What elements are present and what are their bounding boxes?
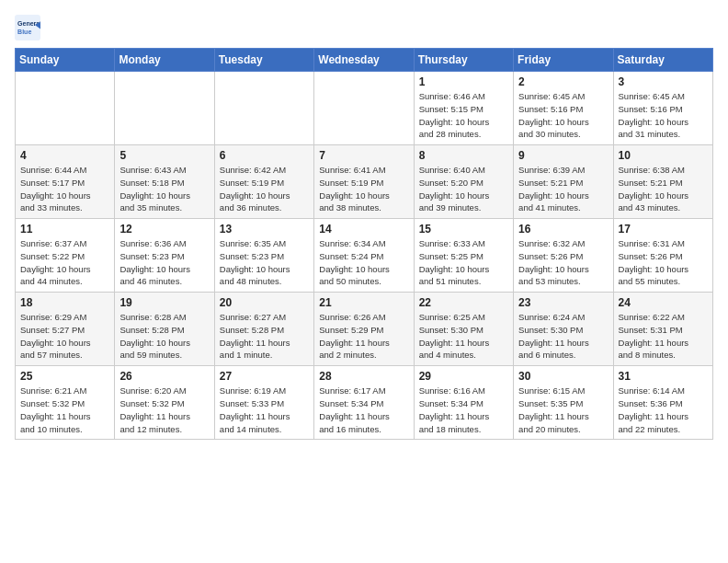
calendar-cell: 22Sunrise: 6:25 AM Sunset: 5:30 PM Dayli…: [414, 293, 513, 366]
calendar-cell: 24Sunrise: 6:22 AM Sunset: 5:31 PM Dayli…: [613, 293, 712, 366]
calendar-cell: 4Sunrise: 6:44 AM Sunset: 5:17 PM Daylig…: [16, 145, 115, 219]
day-info: Sunrise: 6:25 AM Sunset: 5:30 PM Dayligh…: [419, 311, 508, 362]
calendar-cell: 12Sunrise: 6:36 AM Sunset: 5:23 PM Dayli…: [115, 219, 214, 293]
day-number: 9: [518, 149, 608, 162]
day-info: Sunrise: 6:24 AM Sunset: 5:30 PM Dayligh…: [518, 311, 608, 362]
day-number: 1: [419, 75, 508, 88]
calendar-cell: 20Sunrise: 6:27 AM Sunset: 5:28 PM Dayli…: [214, 293, 313, 366]
header-sunday: Sunday: [16, 49, 115, 72]
day-info: Sunrise: 6:20 AM Sunset: 5:32 PM Dayligh…: [119, 385, 209, 435]
day-info: Sunrise: 6:36 AM Sunset: 5:23 PM Dayligh…: [119, 237, 209, 288]
day-number: 3: [619, 75, 708, 88]
day-info: Sunrise: 6:29 AM Sunset: 5:27 PM Dayligh…: [20, 311, 109, 362]
day-number: 16: [518, 223, 608, 236]
calendar-table: SundayMondayTuesdayWednesdayThursdayFrid…: [15, 48, 713, 440]
day-number: 20: [220, 296, 309, 309]
day-number: 23: [518, 296, 608, 309]
day-info: Sunrise: 6:33 AM Sunset: 5:25 PM Dayligh…: [419, 237, 508, 288]
calendar-cell: 26Sunrise: 6:20 AM Sunset: 5:32 PM Dayli…: [115, 366, 214, 440]
svg-rect-0: [15, 15, 40, 40]
day-number: 10: [619, 149, 708, 162]
calendar-cell: 30Sunrise: 6:15 AM Sunset: 5:35 PM Dayli…: [514, 366, 613, 440]
day-info: Sunrise: 6:35 AM Sunset: 5:23 PM Dayligh…: [220, 237, 309, 288]
day-info: Sunrise: 6:26 AM Sunset: 5:29 PM Dayligh…: [319, 311, 408, 362]
day-number: 6: [220, 149, 309, 162]
day-number: 18: [20, 296, 109, 309]
day-number: 24: [619, 296, 708, 309]
day-number: 7: [319, 149, 408, 162]
day-number: 31: [619, 370, 708, 383]
day-number: 14: [319, 223, 408, 236]
header-thursday: Thursday: [414, 49, 513, 72]
day-number: 29: [419, 370, 508, 383]
calendar-cell: 14Sunrise: 6:34 AM Sunset: 5:24 PM Dayli…: [314, 219, 414, 293]
day-info: Sunrise: 6:32 AM Sunset: 5:26 PM Dayligh…: [518, 237, 608, 288]
day-number: 26: [119, 370, 209, 383]
header-friday: Friday: [514, 49, 613, 72]
day-info: Sunrise: 6:16 AM Sunset: 5:34 PM Dayligh…: [419, 385, 508, 435]
calendar-cell: [214, 72, 313, 145]
day-info: Sunrise: 6:42 AM Sunset: 5:19 PM Dayligh…: [220, 164, 309, 214]
day-number: 30: [518, 370, 608, 383]
calendar-cell: 25Sunrise: 6:21 AM Sunset: 5:32 PM Dayli…: [16, 366, 115, 440]
calendar-cell: 13Sunrise: 6:35 AM Sunset: 5:23 PM Dayli…: [214, 219, 313, 293]
day-number: 27: [220, 370, 309, 383]
day-info: Sunrise: 6:19 AM Sunset: 5:33 PM Dayligh…: [220, 385, 309, 435]
day-number: 8: [419, 149, 508, 162]
day-number: 22: [419, 296, 508, 309]
day-info: Sunrise: 6:41 AM Sunset: 5:19 PM Dayligh…: [319, 164, 408, 214]
day-number: 25: [20, 370, 109, 383]
calendar-cell: 16Sunrise: 6:32 AM Sunset: 5:26 PM Dayli…: [514, 219, 613, 293]
day-info: Sunrise: 6:34 AM Sunset: 5:24 PM Dayligh…: [319, 237, 408, 288]
svg-text:Blue: Blue: [17, 29, 31, 35]
day-info: Sunrise: 6:31 AM Sunset: 5:26 PM Dayligh…: [619, 237, 708, 288]
calendar-cell: 21Sunrise: 6:26 AM Sunset: 5:29 PM Dayli…: [314, 293, 414, 366]
header-saturday: Saturday: [613, 49, 712, 72]
calendar-cell: 29Sunrise: 6:16 AM Sunset: 5:34 PM Dayli…: [414, 366, 513, 440]
day-number: 15: [419, 223, 508, 236]
day-info: Sunrise: 6:17 AM Sunset: 5:34 PM Dayligh…: [319, 385, 408, 435]
calendar-cell: 18Sunrise: 6:29 AM Sunset: 5:27 PM Dayli…: [16, 293, 115, 366]
calendar-cell: 15Sunrise: 6:33 AM Sunset: 5:25 PM Dayli…: [414, 219, 513, 293]
calendar-cell: [115, 72, 214, 145]
day-info: Sunrise: 6:28 AM Sunset: 5:28 PM Dayligh…: [119, 311, 209, 362]
day-info: Sunrise: 6:27 AM Sunset: 5:28 PM Dayligh…: [220, 311, 309, 362]
calendar-cell: 28Sunrise: 6:17 AM Sunset: 5:34 PM Dayli…: [314, 366, 414, 440]
day-info: Sunrise: 6:14 AM Sunset: 5:36 PM Dayligh…: [619, 385, 708, 435]
day-info: Sunrise: 6:46 AM Sunset: 5:15 PM Dayligh…: [419, 90, 508, 141]
header-tuesday: Tuesday: [214, 49, 313, 72]
calendar-cell: 7Sunrise: 6:41 AM Sunset: 5:19 PM Daylig…: [314, 145, 414, 219]
day-info: Sunrise: 6:15 AM Sunset: 5:35 PM Dayligh…: [518, 385, 608, 435]
header-monday: Monday: [115, 49, 214, 72]
calendar-cell: 11Sunrise: 6:37 AM Sunset: 5:22 PM Dayli…: [16, 219, 115, 293]
day-number: 5: [119, 149, 209, 162]
logo: General Blue: [15, 15, 44, 40]
day-number: 12: [119, 223, 209, 236]
day-number: 19: [119, 296, 209, 309]
day-number: 2: [518, 75, 608, 88]
day-info: Sunrise: 6:22 AM Sunset: 5:31 PM Dayligh…: [619, 311, 708, 362]
calendar-cell: 10Sunrise: 6:38 AM Sunset: 5:21 PM Dayli…: [613, 145, 712, 219]
header-wednesday: Wednesday: [314, 49, 414, 72]
day-number: 4: [20, 149, 109, 162]
day-info: Sunrise: 6:40 AM Sunset: 5:20 PM Dayligh…: [419, 164, 508, 214]
day-info: Sunrise: 6:38 AM Sunset: 5:21 PM Dayligh…: [619, 164, 708, 214]
day-number: 28: [319, 370, 408, 383]
day-info: Sunrise: 6:37 AM Sunset: 5:22 PM Dayligh…: [20, 237, 109, 288]
calendar-cell: 2Sunrise: 6:45 AM Sunset: 5:16 PM Daylig…: [514, 72, 613, 145]
day-info: Sunrise: 6:45 AM Sunset: 5:16 PM Dayligh…: [518, 90, 608, 141]
calendar-cell: 23Sunrise: 6:24 AM Sunset: 5:30 PM Dayli…: [514, 293, 613, 366]
calendar-cell: 9Sunrise: 6:39 AM Sunset: 5:21 PM Daylig…: [514, 145, 613, 219]
logo-icon: General Blue: [15, 15, 40, 40]
day-info: Sunrise: 6:21 AM Sunset: 5:32 PM Dayligh…: [20, 385, 109, 435]
calendar-cell: 3Sunrise: 6:45 AM Sunset: 5:16 PM Daylig…: [613, 72, 712, 145]
calendar-cell: [16, 72, 115, 145]
calendar-cell: 31Sunrise: 6:14 AM Sunset: 5:36 PM Dayli…: [613, 366, 712, 440]
day-number: 21: [319, 296, 408, 309]
day-info: Sunrise: 6:44 AM Sunset: 5:17 PM Dayligh…: [20, 164, 109, 214]
day-info: Sunrise: 6:39 AM Sunset: 5:21 PM Dayligh…: [518, 164, 608, 214]
calendar-cell: 6Sunrise: 6:42 AM Sunset: 5:19 PM Daylig…: [214, 145, 313, 219]
calendar-cell: 8Sunrise: 6:40 AM Sunset: 5:20 PM Daylig…: [414, 145, 513, 219]
day-number: 11: [20, 223, 109, 236]
calendar-cell: 19Sunrise: 6:28 AM Sunset: 5:28 PM Dayli…: [115, 293, 214, 366]
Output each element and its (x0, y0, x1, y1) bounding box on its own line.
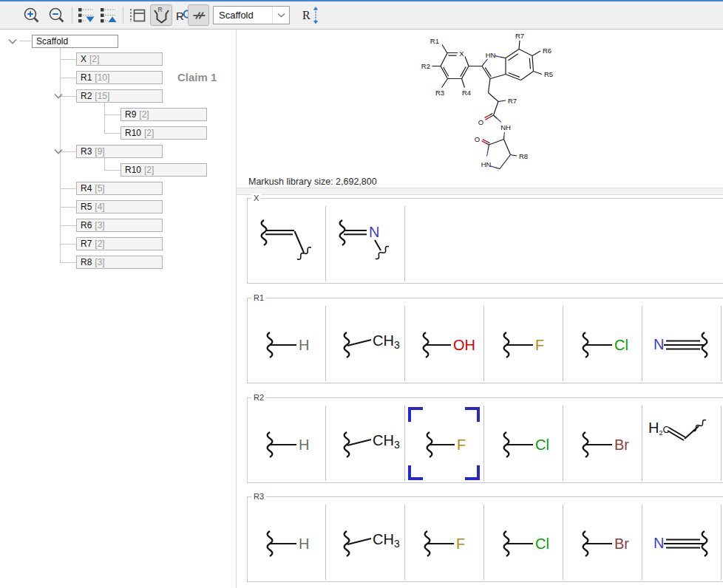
◇ ◇ ◇ ◇ ◇ ◇ ◇
Work to be completed:
Lines containing the word "header" are to be located in the entries and copied.

Result of this exercise:
header-sunday: Sunday: [16, 49, 115, 72]
header-thursday: Thursday: [414, 49, 513, 72]
header-friday: Friday: [514, 49, 613, 72]
header-saturday: Saturday: [613, 49, 712, 72]
header-tuesday: Tuesday: [214, 49, 313, 72]
header-monday: Monday: [115, 49, 214, 72]
header-wednesday: Wednesday: [314, 49, 414, 72]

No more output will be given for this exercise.